■ **Exercise**:
Report every line below that carries the word "Move".

■ **Task inputs**:

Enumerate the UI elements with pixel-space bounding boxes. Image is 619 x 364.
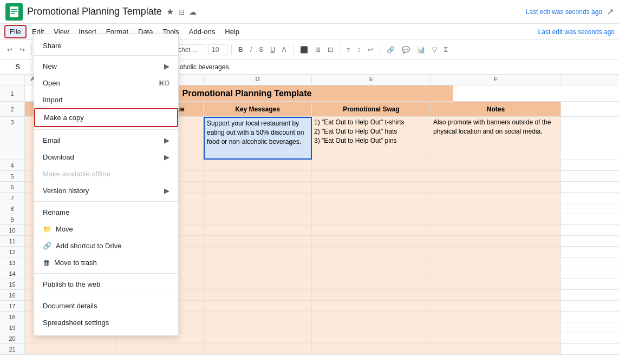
align-center-button[interactable]: ↕ bbox=[355, 45, 363, 55]
fill-color-button[interactable]: ⬛ bbox=[297, 45, 311, 55]
cell-f19[interactable] bbox=[431, 322, 561, 333]
cell-e13[interactable] bbox=[312, 257, 431, 268]
cell-d8[interactable] bbox=[204, 203, 312, 214]
align-left-button[interactable]: ≡ bbox=[344, 45, 353, 55]
cell-e6[interactable] bbox=[312, 182, 431, 192]
expand-icon[interactable]: ↗ bbox=[607, 6, 614, 17]
cell-d4[interactable] bbox=[204, 160, 312, 170]
filter-button[interactable]: ▽ bbox=[429, 45, 440, 55]
cell-d18[interactable] bbox=[204, 312, 312, 322]
cell-f8[interactable] bbox=[431, 203, 561, 214]
cell-d21[interactable] bbox=[204, 344, 312, 354]
cell-e9[interactable] bbox=[312, 214, 431, 224]
cell-e10[interactable] bbox=[312, 225, 431, 235]
cell-f15[interactable] bbox=[431, 279, 561, 289]
import-item[interactable]: Import bbox=[34, 91, 178, 108]
merge-button[interactable]: ⊡ bbox=[325, 45, 336, 55]
version-history-item[interactable]: Version history ▶ bbox=[34, 182, 178, 199]
cell-e12[interactable] bbox=[312, 247, 431, 257]
rename-item[interactable]: Rename bbox=[34, 204, 178, 221]
underline-button[interactable]: U bbox=[268, 45, 278, 55]
cell-d10[interactable] bbox=[204, 225, 312, 235]
cell-c21[interactable] bbox=[117, 344, 204, 354]
cell-d5[interactable] bbox=[204, 171, 312, 181]
menu-help[interactable]: Help bbox=[220, 26, 244, 37]
wrap-button[interactable]: ↩ bbox=[365, 45, 376, 55]
menu-addons[interactable]: Add-ons bbox=[185, 26, 219, 37]
cell-d2[interactable]: Key Messages bbox=[204, 102, 312, 116]
cell-d12[interactable] bbox=[204, 247, 312, 257]
publish-item[interactable]: Publish to the web bbox=[34, 276, 178, 293]
cell-f6[interactable] bbox=[431, 182, 561, 192]
email-item[interactable]: Email ▶ bbox=[34, 132, 178, 149]
cell-d6[interactable] bbox=[204, 182, 312, 192]
cell-d14[interactable] bbox=[204, 268, 312, 279]
font-size-selector[interactable]: 10 bbox=[208, 44, 227, 55]
cell-f4[interactable] bbox=[431, 160, 561, 170]
cell-f16[interactable] bbox=[431, 290, 561, 300]
cell-e2[interactable]: Promotional Swag bbox=[312, 102, 431, 116]
cell-e19[interactable] bbox=[312, 322, 431, 333]
italic-button[interactable]: I bbox=[247, 45, 255, 55]
cell-d11[interactable] bbox=[204, 236, 312, 246]
document-details-item[interactable]: Document details bbox=[34, 297, 178, 314]
cell-a21[interactable] bbox=[25, 344, 41, 354]
open-item[interactable]: Open ⌘O bbox=[34, 75, 178, 91]
cloud-icon[interactable]: ☁ bbox=[189, 8, 197, 16]
spreadsheet-settings-item[interactable]: Spreadsheet settings bbox=[34, 314, 178, 331]
cell-f18[interactable] bbox=[431, 312, 561, 322]
undo-button[interactable]: ↩ bbox=[4, 44, 15, 55]
cell-f2[interactable]: Notes bbox=[431, 102, 561, 116]
cell-e7[interactable] bbox=[312, 193, 431, 203]
strikethrough-button[interactable]: S bbox=[256, 45, 266, 55]
cell-e21[interactable] bbox=[312, 344, 431, 354]
cell-e5[interactable] bbox=[312, 171, 431, 181]
comment-button[interactable]: 💬 bbox=[399, 45, 413, 55]
cell-f10[interactable] bbox=[431, 225, 561, 235]
link-button[interactable]: 🔗 bbox=[384, 45, 398, 55]
cell-d19[interactable] bbox=[204, 322, 312, 333]
cell-e18[interactable] bbox=[312, 312, 431, 322]
trash-item[interactable]: 🗑 Move to trash bbox=[34, 254, 178, 271]
cell-e14[interactable] bbox=[312, 268, 431, 279]
cell-f5[interactable] bbox=[431, 171, 561, 181]
cell-f3[interactable]: Also promote with banners outside of the… bbox=[431, 117, 561, 160]
cell-f20[interactable] bbox=[431, 333, 561, 343]
cell-d16[interactable] bbox=[204, 290, 312, 300]
cell-e3[interactable]: 1) "Eat Out to Help Out" t-shirts2) "Eat… bbox=[312, 117, 431, 160]
borders-button[interactable]: ⊞ bbox=[312, 45, 323, 55]
cell-f13[interactable] bbox=[431, 257, 561, 268]
cell-f9[interactable] bbox=[431, 214, 561, 224]
share-item[interactable]: Share bbox=[34, 37, 178, 54]
cell-e11[interactable] bbox=[312, 236, 431, 246]
text-color-button[interactable]: A bbox=[279, 45, 289, 55]
cell-b21[interactable] bbox=[41, 344, 117, 354]
new-item[interactable]: New ▶ bbox=[34, 58, 178, 75]
bold-button[interactable]: B bbox=[236, 45, 246, 55]
cell-reference[interactable]: S bbox=[4, 63, 31, 71]
cell-d9[interactable] bbox=[204, 214, 312, 224]
cell-e20[interactable] bbox=[312, 333, 431, 343]
cell-f17[interactable] bbox=[431, 301, 561, 311]
cell-d15[interactable] bbox=[204, 279, 312, 289]
cell-d7[interactable] bbox=[204, 193, 312, 203]
cell-e16[interactable] bbox=[312, 290, 431, 300]
cell-d17[interactable] bbox=[204, 301, 312, 311]
cell-f14[interactable] bbox=[431, 268, 561, 279]
chart-button[interactable]: 📊 bbox=[414, 45, 428, 55]
cell-d20[interactable] bbox=[204, 333, 312, 343]
move-item[interactable]: 📁 Move bbox=[34, 221, 178, 237]
cell-f7[interactable] bbox=[431, 193, 561, 203]
cell-f21[interactable] bbox=[431, 344, 561, 354]
folder-icon[interactable]: ⊟ bbox=[178, 8, 185, 16]
cell-d3[interactable]: Support your local restaurant by eating … bbox=[204, 117, 312, 160]
cell-f12[interactable] bbox=[431, 247, 561, 257]
download-item[interactable]: Download ▶ bbox=[34, 149, 178, 166]
star-icon[interactable]: ★ bbox=[166, 6, 174, 17]
cell-e4[interactable] bbox=[312, 160, 431, 170]
cell-e15[interactable] bbox=[312, 279, 431, 289]
make-copy-item[interactable]: Make a copy bbox=[34, 108, 178, 127]
cell-e17[interactable] bbox=[312, 301, 431, 311]
shortcut-item[interactable]: 🔗 Add shortcut to Drive bbox=[34, 237, 178, 254]
cell-d13[interactable] bbox=[204, 257, 312, 268]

■ **Exercise result**:
trash-item[interactable]: 🗑 Move to trash bbox=[34, 254, 178, 271]
move-item[interactable]: 📁 Move bbox=[34, 221, 178, 237]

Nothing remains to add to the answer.